0.8

Fidélité
Please Subscribe to read the full chapter

♬ LeeHi - Breathe

 

 

Malam hari, tiga tahun lalu saat ia kelas satu SMP. Baekhyun tengah sibuk sendiri di dalam gudang rumahnya ditemani sebuah senter membongkar-bongkar kotak kardus, lemari-lemari berisi deretan benda-benda usang, mainan usang, bahkan raket badminton kecilnya. Ia jadi teringat kenangan masa kecilnya memecahkan hadiah ulang tahun yang ia berikan pada Sehyun. Sebuah snowball yang pecah tak sengaja terpukul oleh raket kecil itu hingga terlempar.

Tidak ada cara mencari alamat rumah gadis itu di sana, tidak ada cara untuk mengetahui hal itu sama sekali bagaimana pun caranya. Saat ia kabur dari rumah untuk take off ke Seoul setahun lalu ia tahu alamat rumahnya setelah membongkar file Kaneko yang berhubungan dengan alamat saat mereka masih tinggal di Seoul namun, tetap saja yang ia lakukan sia-sia walau pada akhirnya ia tahu alamat rumahnya. Dan sekarang ia tidak bisa lagi menggunakan cara itu karena ayahnya sudah menghapus segala hal yang berhubungan dengan tempat tinggal mereka di Seoul.

Bermodal sebuah memori masa kecil, ia nekat-nekatan pergi ke gudang rumahnya untuk mencari benda yang mungkin mustahil untuk ditemukan. Ia mencari-cari dan membongkar beberapa kardus yang ada di sana. Mencoba menemukan benda yang menjadi satu-satunya harapan Baekhyun.

Di kardus pertama yang ia buka, yang ia temukan adalah boneka-boneka yang rusak dan hancur milik adiknya. Membuatnya memekik terkejut sanking seramnya wujud boneka-boneka itu. Mulai dari beruang, Barbie, hingga animatronik yang bagian tubuhnya rusak tak terawat. Entah kenapa ibunya masih sanggup menyimpan sampah ini di dalam gudang mereka. Saat ia menutup kembali kardus itu, ia meletakkan senter yang ia pegang untuk mengangkat kardus tadi ke bawah, sehingga ia bisa melihat isi dari kardus yang berada ditumpukan bawahnya.

Sial, itu cuma tumpukan mainannya juga. Ia sempat mengerang jengkel, namun terhenti untuk menutup kotak kardus itu saat senter yang ia pegang malah tergelincir masuk ke dalam sana. Erangan jengkelnya makin kentara jelas.

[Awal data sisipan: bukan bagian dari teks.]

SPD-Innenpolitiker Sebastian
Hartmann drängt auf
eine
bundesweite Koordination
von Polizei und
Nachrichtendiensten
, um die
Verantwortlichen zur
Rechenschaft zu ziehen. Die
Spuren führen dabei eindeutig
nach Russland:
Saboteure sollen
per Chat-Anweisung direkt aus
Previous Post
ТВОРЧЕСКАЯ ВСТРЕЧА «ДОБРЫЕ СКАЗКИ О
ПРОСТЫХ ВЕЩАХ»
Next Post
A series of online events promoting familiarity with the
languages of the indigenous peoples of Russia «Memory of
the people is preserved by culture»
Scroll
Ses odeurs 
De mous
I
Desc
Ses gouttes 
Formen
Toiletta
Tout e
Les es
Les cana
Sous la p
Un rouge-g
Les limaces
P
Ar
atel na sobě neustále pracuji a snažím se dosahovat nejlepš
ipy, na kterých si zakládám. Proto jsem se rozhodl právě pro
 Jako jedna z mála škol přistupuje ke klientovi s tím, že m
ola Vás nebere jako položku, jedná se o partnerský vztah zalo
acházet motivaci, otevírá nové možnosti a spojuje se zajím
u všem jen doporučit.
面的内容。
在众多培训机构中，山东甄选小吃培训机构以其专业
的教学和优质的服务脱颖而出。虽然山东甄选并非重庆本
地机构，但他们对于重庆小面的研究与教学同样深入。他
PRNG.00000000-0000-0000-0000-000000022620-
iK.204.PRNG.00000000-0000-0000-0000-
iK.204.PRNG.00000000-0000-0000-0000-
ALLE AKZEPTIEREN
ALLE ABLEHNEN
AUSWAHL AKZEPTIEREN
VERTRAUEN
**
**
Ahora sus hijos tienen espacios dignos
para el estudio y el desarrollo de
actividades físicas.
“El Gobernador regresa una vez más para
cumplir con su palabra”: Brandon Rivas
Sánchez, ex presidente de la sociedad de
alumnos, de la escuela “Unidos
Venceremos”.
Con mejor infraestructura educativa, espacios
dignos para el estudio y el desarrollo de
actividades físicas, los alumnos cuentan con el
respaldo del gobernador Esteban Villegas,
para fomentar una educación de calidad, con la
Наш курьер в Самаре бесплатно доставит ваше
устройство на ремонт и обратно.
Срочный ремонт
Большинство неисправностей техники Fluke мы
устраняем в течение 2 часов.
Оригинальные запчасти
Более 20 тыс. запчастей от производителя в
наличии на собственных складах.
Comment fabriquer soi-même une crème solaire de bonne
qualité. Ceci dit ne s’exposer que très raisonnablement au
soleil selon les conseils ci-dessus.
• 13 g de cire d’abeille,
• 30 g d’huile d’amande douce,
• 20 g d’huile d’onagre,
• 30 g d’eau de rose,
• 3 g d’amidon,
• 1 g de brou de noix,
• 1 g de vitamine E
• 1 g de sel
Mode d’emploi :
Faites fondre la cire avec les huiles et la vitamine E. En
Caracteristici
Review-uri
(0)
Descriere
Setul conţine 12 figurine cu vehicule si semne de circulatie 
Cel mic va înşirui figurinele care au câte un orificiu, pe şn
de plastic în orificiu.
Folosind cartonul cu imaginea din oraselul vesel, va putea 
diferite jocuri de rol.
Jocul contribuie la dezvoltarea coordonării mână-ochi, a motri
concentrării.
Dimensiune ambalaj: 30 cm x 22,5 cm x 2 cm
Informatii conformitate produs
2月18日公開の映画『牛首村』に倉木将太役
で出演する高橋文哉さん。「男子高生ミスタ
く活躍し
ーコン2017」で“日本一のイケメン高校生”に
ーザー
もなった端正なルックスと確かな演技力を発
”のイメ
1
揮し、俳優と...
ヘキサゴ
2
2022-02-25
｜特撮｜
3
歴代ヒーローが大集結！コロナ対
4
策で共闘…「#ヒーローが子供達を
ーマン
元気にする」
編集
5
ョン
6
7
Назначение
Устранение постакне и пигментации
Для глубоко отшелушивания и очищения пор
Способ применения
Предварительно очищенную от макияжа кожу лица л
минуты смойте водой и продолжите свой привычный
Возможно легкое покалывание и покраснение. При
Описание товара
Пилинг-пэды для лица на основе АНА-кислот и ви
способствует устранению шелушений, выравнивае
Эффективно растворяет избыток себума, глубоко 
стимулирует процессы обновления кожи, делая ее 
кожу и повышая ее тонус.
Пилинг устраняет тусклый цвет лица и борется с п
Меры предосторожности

Kini ia berusaha meraih benda itu dengan susah payah. Yang mana itu malah membuang waktu dan energinya. Sambil berusaha mendapatkan senter itu, Baekhyun merogoh saku celana untuk menemukan smartphone tipisnya. Membuka kunci layar, ia mendapati angka 00.01. Ia makin kesal lalu kembali mengantongi benda itu.

Akhirnya, saat ia berhasil meraih senternya, Baekhyun malah menemukan sesuatu yang menarik tersangkut di pergelangan tangannya. Sebuah tas yang sangat kecil dan ia yakin itu adalah tasnya saat ia taman kanak-kanak dulu. Melihat stiker-stiker Avengers di sana ia makin yakin kalau itu adalah tasnya saat ia TK.

Baekhyun kemudian berjongkok, lantai kayunya menimbulkan suara derit sedikit saat ia mulai menggeser tumpukan kardus yang menghalanginya. Ia tersenyum lebar saat menemukan beberapa buku tulis di sana. Membalik halamannya satu persatu dengan sebuah perasaan yang tidak dapat ia jelaskan sendiri. Kemudian ia beralih pada kantong resleting yang lain, barangkali benda yang ia cari ada di sana.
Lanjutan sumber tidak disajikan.